The following commands enable the coordinator on node t2. The coordinator has its database files in the /home/postgres/DATA/pgxl/nodes/coord
directory.
$ pcs cluster cib coord.xml
$ pcs -f coord.xml resource create coord ocf:bitnine:postgres-xl-coord \
bindir=/home/postgres/pgxl/bin \
datadir=/home/postgres/DATA/pgxl/nodes/coord
$ pcs -f coord.xml constraint location coord prefers t2
$ pcs -f coord.xml constraint location coord avoids t1 t3 t4
$ pcs cluster cib-push coord.xml
HA for datanodes can be set up using the resource agent,postgres-xl-data
. It supports the same 5 parameters postgres-xl-coord
does and additional nodename
parameter to specify the name of the datanode.
Administrators should create data files in the same directory for master and slave datanodes.
The following commands enable master/slave configuration for datanode dn1 on node t3 and t4 respectively.
$ pcs cluster cib dn1.xml
$ pcs -f dn1.xml resource create dn1 ocf:bitnine:postgres-xl-data \
bindir=/home/postgres/pgxl/bin \
datadir=/home/postgres/DATA/pgxl/nodes/dn1 \
port=5433 \
nodename=dn1 \
op start timeout=60s \
op stop timeout=60s \
op promote timeout=30s \
op demote timeout=120s \
op monitor interval=15s timeout=10s role="Master" \
op monitor interval=16s timeout=10s role="Slave"

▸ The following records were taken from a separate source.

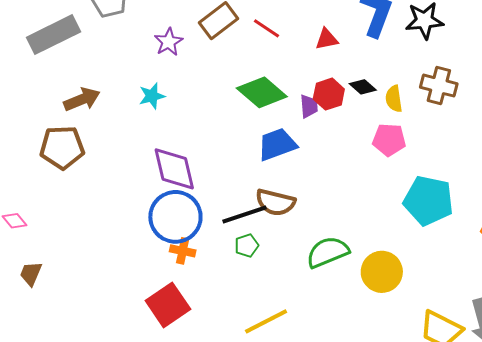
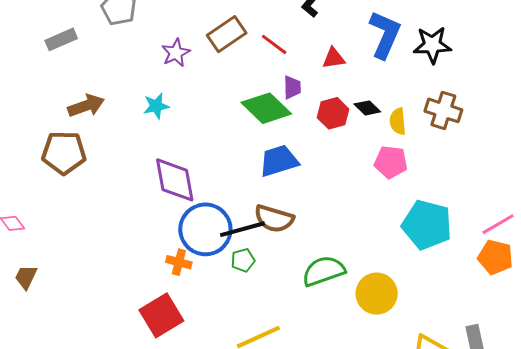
gray rectangle: (54, 35) -> (61, 39), size x0.6
purple trapezoid: (309, 106) -> (292, 87), moved
blue circle: (175, 217) -> (205, 229), moved

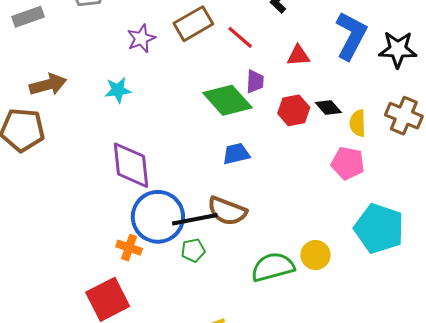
blue trapezoid: (279, 161) -> (236, 154), size x0.7
yellow circle: (377, 294) -> (315, 255), moved, size x0.7

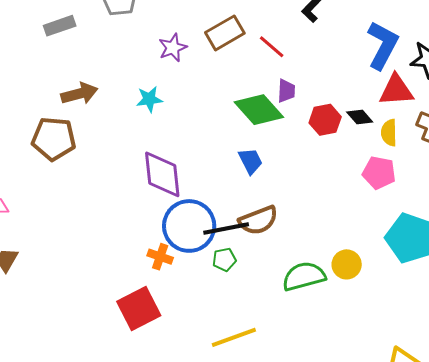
red triangle: (298, 56) -> (396, 90), moved, size x1.5
blue trapezoid: (236, 154) -> (250, 161), moved, turned 76
brown semicircle: (227, 211) -> (258, 220), turned -42

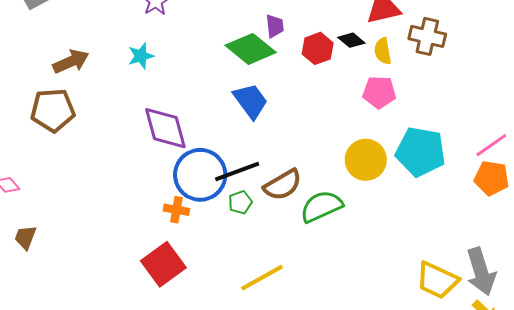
blue trapezoid: (250, 161) -> (251, 101), size x1.4
brown semicircle: (258, 220) -> (283, 185), moved
yellow circle: (347, 264) -> (366, 160), moved, size x1.4

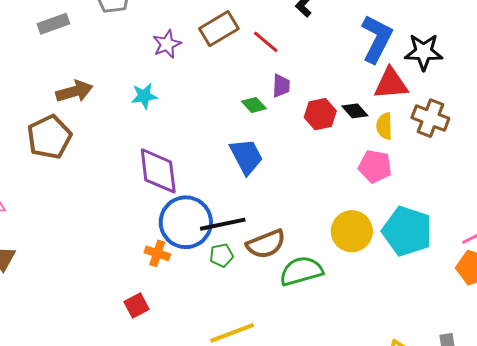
green diamond: (251, 49) -> (254, 105), size x0.5
brown pentagon: (53, 110) -> (49, 137), turned -30
red square: (163, 264) -> (137, 305), size x0.6

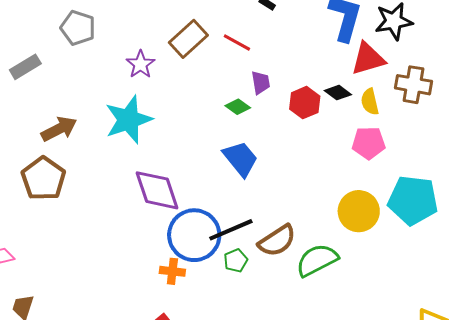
cyan star: (144, 96) -> (128, 120), size x1.8

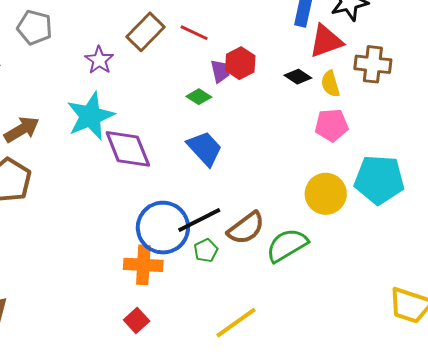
red hexagon: (305, 103) -> (240, 63), moved
purple diamond: (157, 190) -> (128, 149), moved
orange cross: (172, 271) -> (143, 265), size x1.5

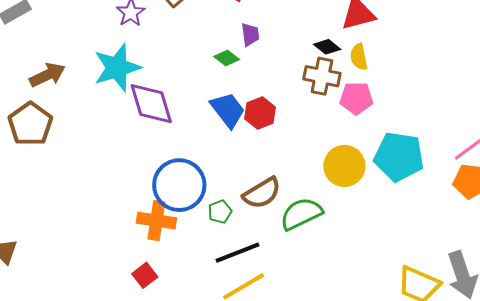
red hexagon: (240, 63) -> (260, 113), moved
brown cross: (373, 64) -> (322, 76), moved
black line: (199, 220) -> (238, 253), moved

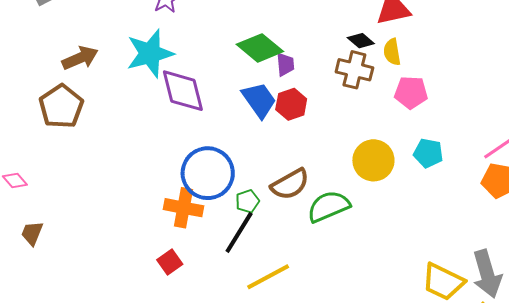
purple trapezoid: (250, 34) -> (285, 64), moved
green diamond: (227, 58) -> (260, 48), size x1.8
pink pentagon: (356, 98) -> (411, 93), moved
cyan pentagon: (399, 157) -> (428, 153), size x0.6
black line: (238, 253) -> (239, 232), moved, turned -39

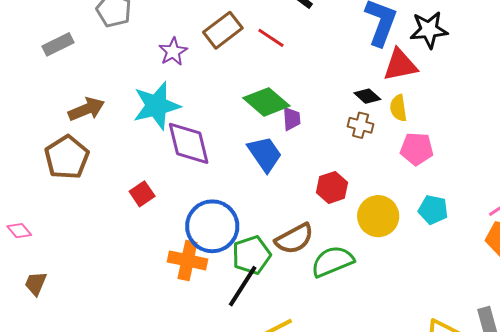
brown cross: (354, 70) -> (361, 125), size x0.7
red hexagon: (291, 104) -> (332, 187), moved
green pentagon: (247, 201) -> (251, 255), size x1.6
red square: (170, 262) -> (142, 194), moved

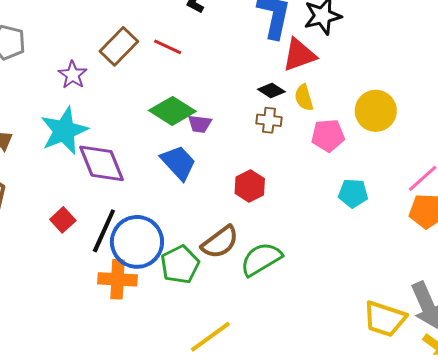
purple trapezoid: (292, 119) -> (200, 124), turned 110
yellow circle: (378, 216) -> (376, 111), moved
black line: (243, 286) -> (104, 231), moved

$ pcs -f dn1.xml resource master dn1-ha dn1 \
master-max=1 master-node-max=1 \
clone-max=2 clone-node-max=1
$ pcs -f dn1.xml constraint location dn1-ha prefers t3=1000 t4=0
$ pcs -f dn1.xml constraint location dn1-ha avoids t1 t2
$ pcs cluster cib-push dn1.xml
HA for datanode dn2 also can be enabled in a similar way to datanode dn1 as follows.
$ pcs cluster cib dn2.xml
$ pcs -f dn2.xml resource create dn2 ocf:bitnine:postgres-xl-data \
bindir=/home/postgres/pgxl/bin \
datadir=/home/postgres/DATA/pgxl/nodes/dn2 \
port=5434 \
nodename=dn2 \
op start timeout=60s \
op stop timeout=60s \
op promote timeout=30s \
op demote timeout=120s \
op monitor interval=15s timeout=10s role="Master" \
op monitor interval=16s timeout=10s role="Slave"
$ pcs -f dn2.xml resource master dn2-ha dn2 \
master-max=1 master-node-max=1 \
clone-max=2 clone-node-max=1
$ pcs -f dn2.xml constraint location dn2-ha prefers t3=0 t4=1000
$ pcs -f dn2.xml constraint location dn2-ha avoids t1 t2
$ pcs cluster cib-push dn2.xml
This section demonstrates failure of datanode dn1 and checks failover on the datanode is properly done.

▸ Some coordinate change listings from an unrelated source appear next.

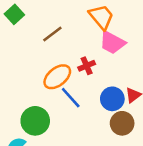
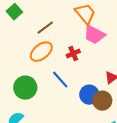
orange ellipse: (57, 77) -> (41, 52), moved
blue circle: (112, 99) -> (89, 95), moved
green circle: (35, 121) -> (25, 88), moved

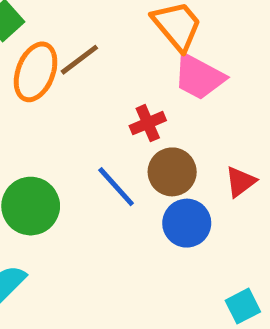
orange ellipse: (41, 52) -> (36, 72), moved, turned -30
brown circle: (102, 101) -> (172, 172), moved

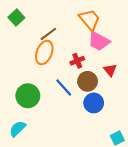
orange ellipse: (36, 72) -> (44, 53), moved
red triangle: (240, 182) -> (110, 70), moved, turned -32

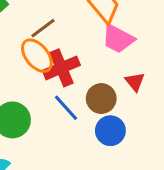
orange ellipse: (44, 53) -> (37, 56), turned -60
red cross: (77, 61) -> (61, 68), moved, size x1.6

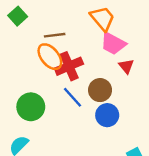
brown line: (43, 28) -> (55, 35), turned 30
red triangle: (135, 82) -> (126, 66), moved

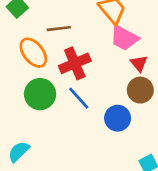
orange ellipse: (50, 57) -> (33, 53), moved
brown circle: (100, 90) -> (140, 90), moved
green circle: (31, 107) -> (40, 94), moved

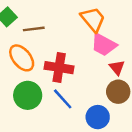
brown line: (59, 29) -> (34, 29), moved
red cross: (75, 63) -> (59, 68), turned 32

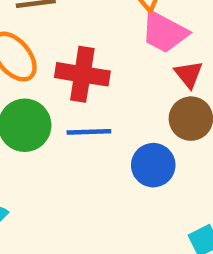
blue line: (63, 99) -> (89, 132), turned -50

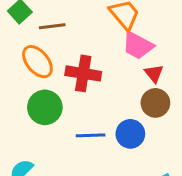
blue line: (89, 132) -> (91, 135), moved

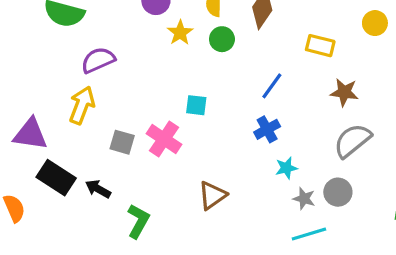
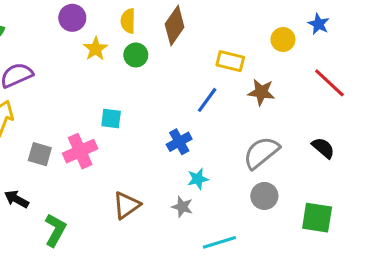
blue line: (272, 86) -> (207, 100), moved
brown star: (344, 92) -> (261, 92), moved
pink cross: (164, 139) -> (80, 151), turned 32
gray circle: (338, 192) -> (264, 196), moved
gray star: (304, 199) -> (182, 207), moved

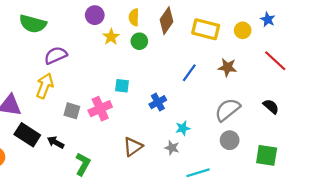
yellow rectangle: (230, 61) -> (206, 29), moved, size x1.4
blue cross: (179, 142) -> (158, 102), moved

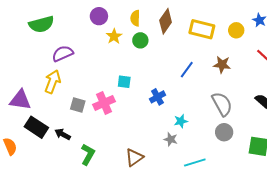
green semicircle: (33, 24) -> (41, 24), turned -30
gray semicircle: (227, 110) -> (222, 104), turned 100
brown triangle: (133, 147) -> (134, 157), moved

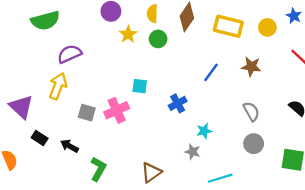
purple triangle: (20, 100) -> (21, 107), turned 35
gray semicircle: (222, 104) -> (251, 111), size x0.7
black rectangle: (36, 127) -> (40, 138), size x0.6

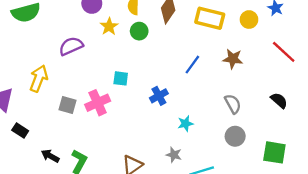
purple semicircle: (69, 54) -> (71, 46), moved
black arrow: (69, 146) -> (50, 156), moved
gray star: (193, 152) -> (174, 155), moved

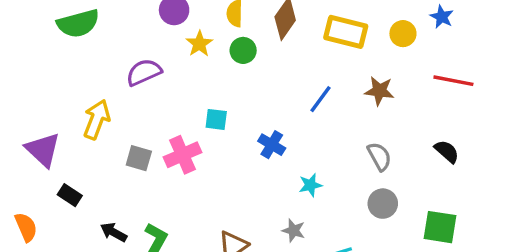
red line: (284, 52) -> (453, 81), turned -32
blue cross: (159, 96) -> (272, 145), turned -30

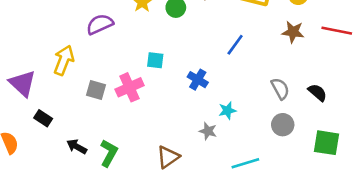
brown star: (379, 91) -> (293, 32), moved
black semicircle: (447, 151) -> (317, 92), moved
gray star: (294, 230) -> (208, 131), moved

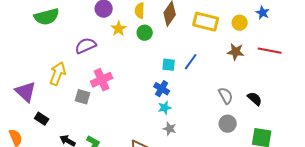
cyan square: (155, 60) -> (169, 65), moved
pink cross: (129, 87) -> (102, 80), moved
cyan star: (227, 111) -> (165, 108), moved

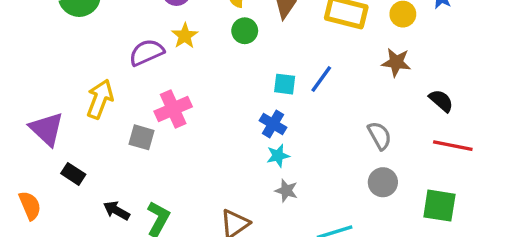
yellow star: (119, 29) -> (185, 36), moved
red line: (270, 51) -> (453, 146), moved
black semicircle: (255, 99) -> (441, 101), moved

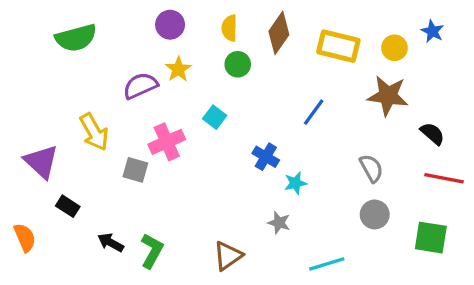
brown star: (396, 62) -> (388, 96), size x1.4
cyan square: (285, 84) -> (215, 117), moved, turned 30
yellow arrow: (100, 99) -> (94, 132), turned 129
cyan star: (278, 156) -> (295, 183), moved

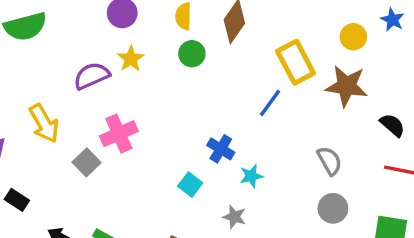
yellow rectangle: (338, 46) -> (296, 62), moved, turned 48
cyan square: (215, 117) -> (190, 185), moved
gray square: (135, 170) -> (87, 162), turned 30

First, create a test table and insert some tuples.
[postgres@t1 ~]$ psql -h t2
postgres=# CREATE TABLE disttab(col1 int, col2 int, col3 text) DISTRIBUTE BY HASH(col1);
CREATE TABLE
postgres=# INSERT INTO disttab SELECT generate_series(1,100), generate_series(101, 200), 'foo';
INSERT 0 100
postgres=# SELECT xc_node_id, count(*) FROM disttab GROUP BY xc_node_id;
xc_node_id | count
------------+-------
-560021589 | 42
352366662 | 58
(2 rows)
Then, run the following command to stop the datanode.
[postgres@t1 ~]$ pgxc_ctl
PGXC stop -m immediate datanode master dn1
Right after stopping the datanode, run the following query again. The query will fail due to lack of the datanode.
[postgres@t1 ~]$ psql -h t2
postgres=# SELECT xc_node_id, count(*) FROM disttab GROUP BY xc_node_id;
ERROR: Failed to get pooled connections
HINT: This may happen because one or more nodes are currently unreachable, either because of node or network failure.

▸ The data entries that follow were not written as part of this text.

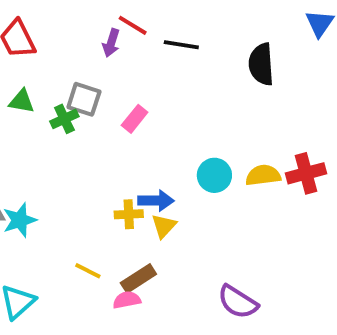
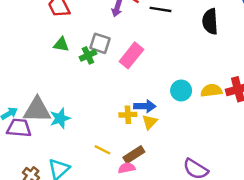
pink rectangle: (135, 119) -> (131, 55), size x1.5

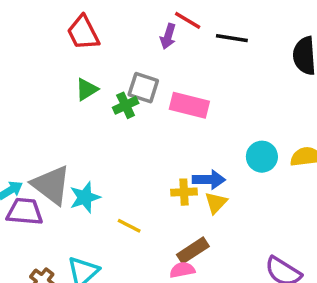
green triangle: (61, 45) -> (87, 89), turned -42
pink rectangle: (131, 55) -> (189, 105), turned 65
gray triangle: (37, 110) -> (51, 185), turned 36
yellow line: (102, 150) -> (129, 226), moved

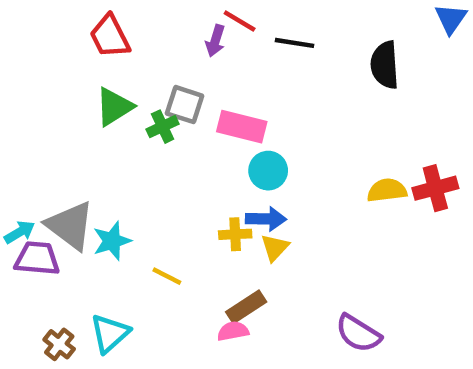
green triangle: (87, 89) -> (114, 107), size x1.4
cyan circle: (262, 157) -> (268, 171), moved

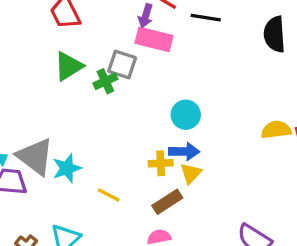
pink rectangle: (242, 127) -> (154, 39), moved
brown rectangle: (246, 307) -> (167, 202), moved

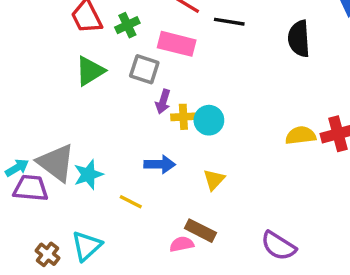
purple arrow: (146, 16) -> (163, 102), moved
green cross: (105, 81) -> (127, 25), moved
blue arrow: (184, 152) -> (160, 164), moved
yellow cross: (161, 163) -> (183, 117), moved
brown rectangle: (167, 202) -> (200, 231), moved, turned 60

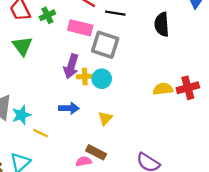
gray square: (144, 69) -> (105, 45), moved, size x1.4
green triangle: (90, 71) -> (22, 46), turned -35
purple arrow: (163, 102) -> (71, 66), size x1.5
yellow line: (131, 202) -> (41, 133), moved

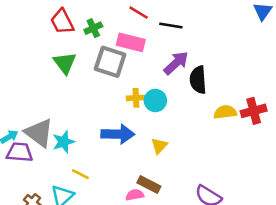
black semicircle: (162, 24) -> (198, 80), moved
gray square: (105, 45) -> (110, 62), moved
purple arrow: (71, 66) -> (176, 63), moved, turned -150
blue arrow: (69, 108) -> (118, 134), size x1.4
yellow line: (41, 133) -> (80, 174), moved

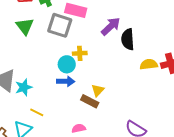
cyan circle: (155, 100) -> (67, 64), moved
blue arrow: (118, 134) -> (66, 81), size x0.7
brown rectangle: (149, 185) -> (90, 101), moved

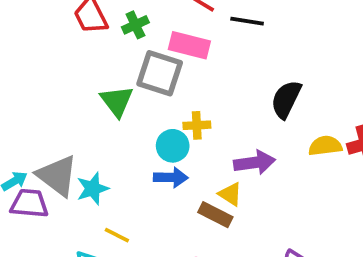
green triangle: (25, 26) -> (117, 101), moved
purple arrow: (111, 26) -> (254, 163), moved, turned 35
black semicircle: (128, 39) -> (286, 99), turned 30
yellow triangle: (98, 90) -> (230, 194), turned -40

Its also possible that the target node may have hit the connection limit or the pooler is configured with low connections.
Please check if all nodes are running fine and also review max_connections and max_pool_size configuration parameters
If the failover on the datanode is propery done, the same query will produce the same result.
It takes maximum 15 seconds to perform failover because of
op monitor interval=15s timeout=10s role="Master"
.
[postgres@t1 ~]$ psql -h t2
postgres=# SELECT xc_node_id, count(*) FROM disttab GROUP BY xc_node_id;
xc_node_id | count
------------+-------
-560021589 | 42
352366662 | 58
(2 rows)
Postgres-XL HA currently does not support automatic failback. Administrators may do it manually.